Feuilleton Weihnachten global lokal
Ganz globalisiert ist das Weihnachtsfest ja noch nicht. Die Wahrscheinlichkeit weltweit weißer Weihnachten etwa ist gleich null, in Australien tragen die Weihnachtsmänner ihre roten Mützen vermutlich nur zum Trotz gegen ihr meteorologisches Außenseiterdasein. Prag hingegen entspricht zurzeit voll und ganz den gängigen Vorstellungen von der Adventszeit.
Prager Burg im Winter
Es ist eine Pracht in den Straßen der tschechischen Hauptstadt. Tief
verschneit liegen sie da, die Karlsbrücke, die Prager Burg oder auch die
verschwiegenen Gassen auf der Kleinseite und in den Weinbergen. Und immer
schneit es weiter, wie um zu verhindern, dass sich die weiße Pracht allzu
rasch in den großstädtischen braunen Matsch verwandelt, der der Idylle
sonst üblicherweise ein rasches Ende setzt. Global gültige
Postkartenweihnachtsromantik an der Moldau also.

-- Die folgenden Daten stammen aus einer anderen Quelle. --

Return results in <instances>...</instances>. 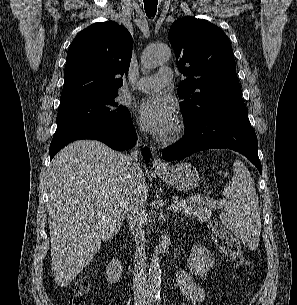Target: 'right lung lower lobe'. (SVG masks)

Gleichzeitig hat wie jedes Jahr auch die Diskussion über die richtig
tschechischen Weihnachten eingesetzt. Wobei Diskussion wahrscheinlich nicht
ganz das richtige Wort ist, denn in den wesentlichen Fragen herrscht nahezu
Einigkeit: Die Geschenke bringt das Jesuskind und nicht Santa Claus,
öffentliche Karpfenhinrichtungen an jeder zweiten Straßenecke gehören
zum vorweihnachtlichen Stadtbild, und die Böhmische Weihnachtsmesse von
Jakub Jan Ryba aus dem Jahr 1796 gehört zum Schönsten, das die Geschichte
der Weihnachtsmusik bisher hervorgebracht hat. Das mit den Karpfen ist
vielleicht Geschmackssache, aber ansonsten kann man diesen Einschätzungen
getrost zustimmen.
Jakub Jan Ryba
1796 war Englisch noch nicht die Sprache der globalen Kommunikation. Wenn
es überhaupt eine Lingua franca der Gebildeten gab, dann Latein. Die
Böhmische Hirtenmesse hat allerdings einen tschechischen Text. Und zwar
weil Lateinische Psalme „weder einen religiösen Nutzen, noch Sänger,
noch Zuhörer haben“, wie Ryba schrieb.
All diese Erwägungen klingen ziemlich unspektakulär, und sie sind es wohl auch. Manchmal ist es nämlich gar nicht nötig, scheinbare Gegensätze zu scheinbaren Konflikten aufzubauschen. Vielleicht besteht der moderne Zauber des Weihnachtsfestes auch darin, dass es mühelos lokal und global gleichzeitig sein kann. Und vielleicht könnte dies auch in vielen anderen Bereichen gelingen, in denen heute lieber hysterische Identitätsdebatten geführt werden.